Il sollicite que le bailleur soit condamné à refaire la façade et à procéder aux réparations des fissures et de la toiture. Il demande aussi la compensation entre les sommes qui seraient mises à sa charge et celle de 3750,61€ que M. Z lui doit en exécution du jugement du 23 décembre 2014, et précise qu’il ne s’agit pas de trancher une difficulté liée à l’exécution du jugement rendu mais seulement de constater l’existence de sa créance et de la compensation en résultant.
Il est expressément référé aux écritures des parties pour plus ample exposé des faits ainsi que de leurs moyens et prétentions.
La clôture de la procédure a été prononcée par ordonnance du 21 novembre 2019.

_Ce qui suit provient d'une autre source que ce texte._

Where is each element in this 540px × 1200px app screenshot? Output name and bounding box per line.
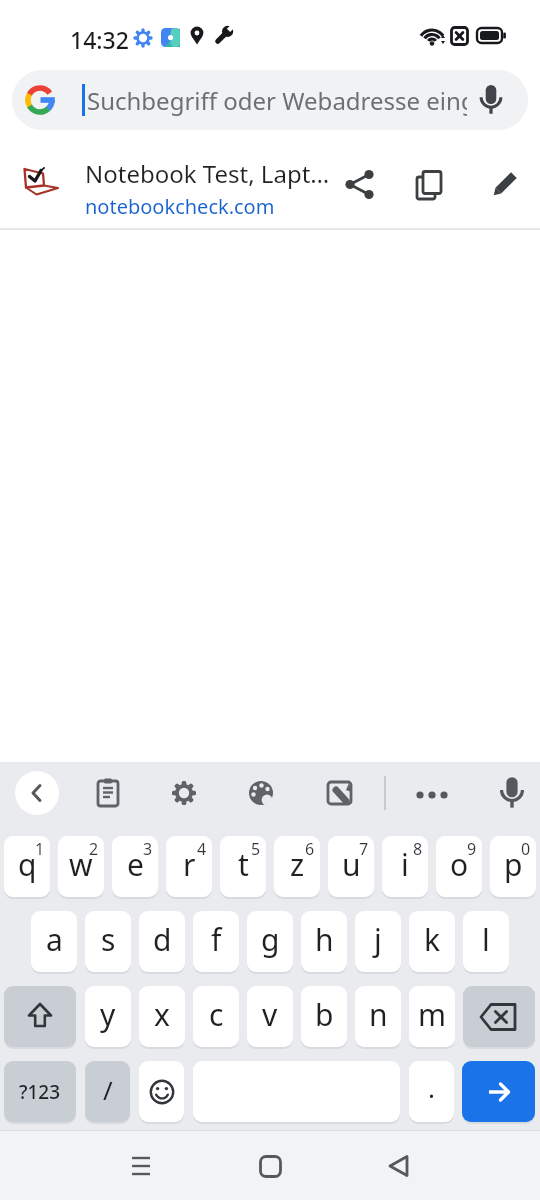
staticText: u <box>342 844 361 885</box>
staticText: 4 <box>197 838 207 860</box>
staticText: l <box>482 919 490 960</box>
staticText: h <box>315 919 334 960</box>
button[interactable] <box>4 986 76 1047</box>
staticText: / <box>103 1072 113 1107</box>
staticText: p <box>504 844 523 885</box>
staticText: 3 <box>143 838 153 860</box>
staticText: 6 <box>305 838 315 860</box>
button[interactable]: o <box>436 836 482 897</box>
staticText: k <box>424 919 441 960</box>
staticText: 5 <box>251 838 261 860</box>
staticText: i <box>401 844 409 885</box>
staticText: ?123 <box>19 1079 61 1105</box>
button[interactable]: f <box>193 911 239 972</box>
staticText: 14:32 <box>70 24 129 55</box>
staticText: 0 <box>521 838 531 860</box>
button[interactable]: . <box>409 1061 454 1122</box>
staticText: c <box>209 994 224 1035</box>
staticText: d <box>153 919 172 960</box>
button[interactable] <box>463 986 535 1047</box>
button[interactable]: b <box>301 986 347 1047</box>
button[interactable]: h <box>301 911 347 972</box>
staticText: x <box>154 994 170 1035</box>
button[interactable]: j <box>355 911 401 972</box>
button[interactable]: l <box>463 911 509 972</box>
button[interactable] <box>370 1140 426 1192</box>
button[interactable]: n <box>355 986 401 1047</box>
button[interactable]: q <box>4 836 50 897</box>
staticText: a <box>46 919 63 960</box>
staticText: b <box>315 994 334 1035</box>
staticText: r <box>183 844 196 885</box>
button[interactable]: t <box>220 836 266 897</box>
staticText: n <box>369 994 388 1035</box>
button[interactable]: r <box>166 836 212 897</box>
button[interactable]: ?123 <box>4 1061 76 1122</box>
staticText: 9 <box>467 838 477 860</box>
staticText: 7 <box>359 838 369 860</box>
staticText: z <box>290 844 305 885</box>
button[interactable]: p <box>490 836 536 897</box>
button[interactable]: Suchbegriff oder Webadresse einge <box>12 70 528 130</box>
button[interactable]: m <box>409 986 455 1047</box>
staticText: 2 <box>89 838 99 860</box>
staticText: 1 <box>35 838 45 860</box>
button[interactable]: Notebook Test, Lapt… <box>0 150 540 222</box>
staticText: j <box>374 919 382 960</box>
button[interactable]: / <box>85 1061 130 1122</box>
staticText: notebookcheck.com <box>85 193 275 220</box>
button[interactable]: x <box>139 986 185 1047</box>
button[interactable]: y <box>85 986 131 1047</box>
button[interactable]: i <box>382 836 428 897</box>
button[interactable]: d <box>139 911 185 972</box>
button[interactable] <box>114 1140 170 1192</box>
button[interactable]: w <box>58 836 104 897</box>
button[interactable] <box>15 771 59 815</box>
button[interactable]: a <box>31 911 77 972</box>
staticText: 8 <box>413 838 423 860</box>
staticText: q <box>18 844 37 885</box>
button[interactable]: u <box>328 836 374 897</box>
button[interactable]: e <box>112 836 158 897</box>
staticText: y <box>100 994 116 1035</box>
button[interactable]: k <box>409 911 455 972</box>
staticText: Notebook Test, Lapt… <box>85 157 330 190</box>
staticText: t <box>238 844 249 885</box>
staticText: o <box>450 844 469 885</box>
staticText: f <box>211 919 222 960</box>
staticText: Suchbegriff oder Webadresse einge <box>87 84 467 117</box>
button[interactable]: z <box>274 836 320 897</box>
button[interactable]: v <box>247 986 293 1047</box>
staticText: v <box>262 994 278 1035</box>
staticText: s <box>101 919 116 960</box>
staticText: w <box>69 844 93 885</box>
staticText: g <box>261 919 280 960</box>
button[interactable] <box>139 1061 184 1122</box>
button[interactable]: c <box>193 986 239 1047</box>
button[interactable]: g <box>247 911 293 972</box>
staticText: . <box>428 1070 435 1105</box>
staticText: e <box>127 844 144 885</box>
button[interactable] <box>462 1061 535 1122</box>
button[interactable]: s <box>85 911 131 972</box>
button[interactable] <box>242 1140 298 1192</box>
staticText: m <box>418 994 447 1035</box>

L’affaire a été fixée à l’audience du 5 décembre 2019 et renvoyée à l’audience du 19 novembre 2020 à 14 heures à la demande des parties en raison d’un mouvement de grève national des avocats.
MOTIFS DE LA DÉCISION :
La cour constate à titre liminaire que l’intimé forme un appel incident concernant certains chefs du jugement non visés dans la déclaration d’appel mais ne forme plus en appel les demandes en paiement à hauteur de 631,10€ et 422,47€ au titre d’un trop payé de factures d’eau et à de l’intervention de la société Soa, que le tribunal a jugées irrecevable pour l’une et non-fondée pour l’autre.
Sur la demande de résiliation du bail commercial
Au terme de l’article L145-41 du code de commerce :
'Toute clause insérée dans le bail prévoyant la résiliation de plein droit ne produit effet qu’un mois après un commandement demeuré infructueux. Le commandement doit à peine de nullité mentionner ce délai.
(…) La clause résolutoire ne joue pas si le locataire se libère dans les conditions fixées par le juge'.
Le bail comporte en page une clause résolutoire ainsi rédigée :
'Il est expressément convenu qu’à défaut de paiement d’un seul terme de loyer à son échéance ou d’inexécution d’une seule des conditions du bail, qui sont toutes de rigueur, et un mois après un commandement ou une sommation d’exécuter demeurés infructueux, le bail sera résilié de plein droit, si bon semble au bailleur, sans qu’il soit nécessaire de procéder à l’accomplissement de formalités judiciaires.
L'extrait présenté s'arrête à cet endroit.